Tuesday, August 2, 2016
The other day I remarked on what should have been obvious, namely, that Google Scholar rankings of law reviews by impact are nonsense, providing prospective authors with no meaningful information about the relative impact of publishing an article in comparable law reviews. (Did you know that it's better to publish in the Fordham Law Review for impact than in the Duke Law Journal?) The reason is simple: the Google Scholar rankings do not adjust for the volume of output--law reviews that turn out more issues and articles each year will rank higher than otherwise comparable law reviews (with actual comparable impact) simply because of the volume of output.
When Google Scholar rankings of philosophy journals first came out, a journal called Synthese came out #1. Synthese is a good journal, but it was obviously nonsense that the average impact of an article there was greater than any of the actual top journals in philosophy. The key fact about Synthese is that it publishes five to ten times as many articles per year than the top philosophy journals. When another philosopher adjusted the Google Scholar results for volume of publication, Synthese dropped from #1 to #24.
Alas, various law professors have dug in their heels trying to explain that this nonsense Google Scholar ranking of law reviews is not, in fact, affected by volume of output. I was initially astonished, but now see that many naïve enthusiasts apparently do not not understand the metrics and do not realize how sloppy Google Scholar is in terms of what it picks up.
Let's start with the formula Google Scholar uses in its journal rankings:
The h-index of a publication is the largest number h such that at least h articles in that publication were cited at least h times each. For example, a publication with five articles cited by, respectively, 17, 9, 6, 3, and 2, has the h-index of 3.
The h-core of a publication is a set of top cited h articles from the publication. These are the articles that the h-index is based on. For example, the publication above has the h-core with three articles, those cited by 17, 9, and 6.
The h-median of a publication is the median of the citation counts in its h-core. For example, the h-median of the publication above is 9. The h-median is a measure of the distribution of citations to the articles in the h-core.
Finally, the h5-index, h5-core, and h5-median of a publication are, respectively, the h-index, h-core, and h-median of only those of its articles that were published in the last five complete calendar years.

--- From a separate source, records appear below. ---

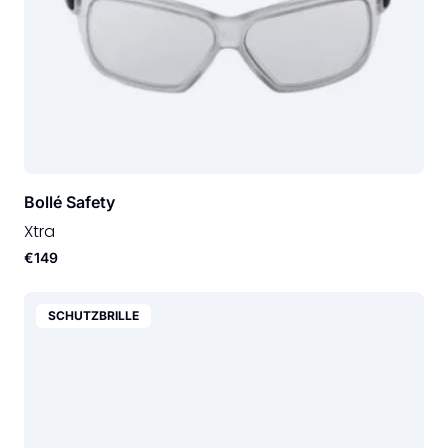
Bollé Safety
Xtra
€149
SCHUTZBRILLE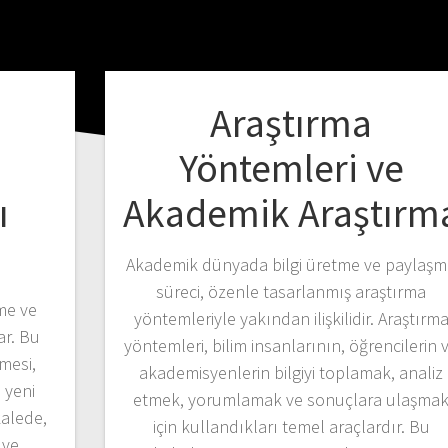
Araştırma
e
Yöntemleri ve
ı
Akademik Araştırm
Akademik dünyada bilgi üretme ve paylaş
süreci, özenle tasarlanmış araştırma
tme ve
yöntemleriyle yakından ilişkilidir. Araştırm
ar. Bu
yöntemleri, bilim insanlarının, öğrencilerin 
lmesi,
akademisyenlerin bilgiyi toplamak, analiz
 yeni
etmek, yorumlamak ve sonuçlara ulaşma
kalede,
için kullandıkları temel araçlardır. Bu
 ve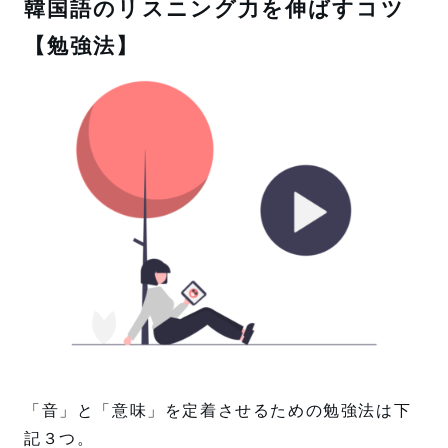
韓国語のリスニング力を伸ばすコツ
【勉強法】
「音」と「意味」を定着させるための勉強法は下
記３つ。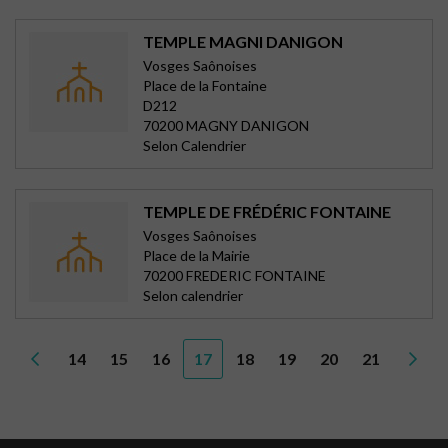
TEMPLE MAGNI DANIGON
Vosges Saônoises
Place de la Fontaine
D212
70200 MAGNY DANIGON
Selon Calendrier
TEMPLE DE FRÉDÉRIC FONTAINE
Vosges Saônoises
Place de la Mairie
70200 FREDERIC FONTAINE
Selon calendrier
14
15
16
17
18
19
20
21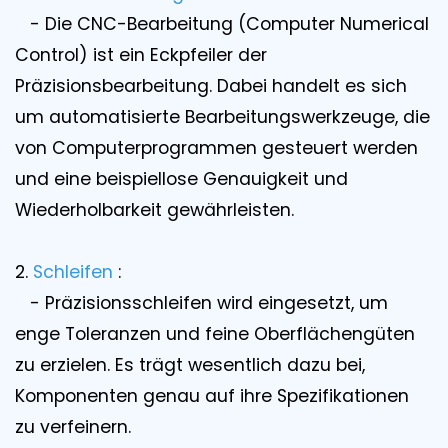
- Die CNC-Bearbeitung (Computer Numerical
Control) ist ein Eckpfeiler der
Präzisionsbearbeitung. Dabei handelt es sich
um automatisierte Bearbeitungswerkzeuge, die
von Computerprogrammen gesteuert werden
und eine beispiellose Genauigkeit und
Wiederholbarkeit gewährleisten.
2.
Schleifen
:
- Präzisionsschleifen wird eingesetzt, um
enge Toleranzen und feine Oberflächengüten
zu erzielen. Es trägt wesentlich dazu bei,
Komponenten genau auf ihre Spezifikationen
zu verfeinern.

Obviously, any journal that publishes more articles per year has more chances of publishing highly-cited articles, which then affects both the h-core result and the h-median result. But that's only part of the problem, though that problem is real and obvious enough. The much more serious problem is that Google Scholar picks up a lot of "noise," i.e., citations that aren't really citations. So, for example, Google Scholar records as a citation any reference to the contents of the law review in an index of legal periodicals. Any journal that publishes more issues will appear more often in such indices obviously. Google Scholar picks up self-references in a journal to the articles it has published in a given year. Google Scholar even picks up SSRN "working paper series" postings in which all other articles by someone on a faculty are also listed at the end as from that school. (Google Scholar gradually purges some of these fake cites, but it takes a long time.) Volume of publication inflates a journal's "impact" ranking because Google Scholar is not as discerning as some law professors think.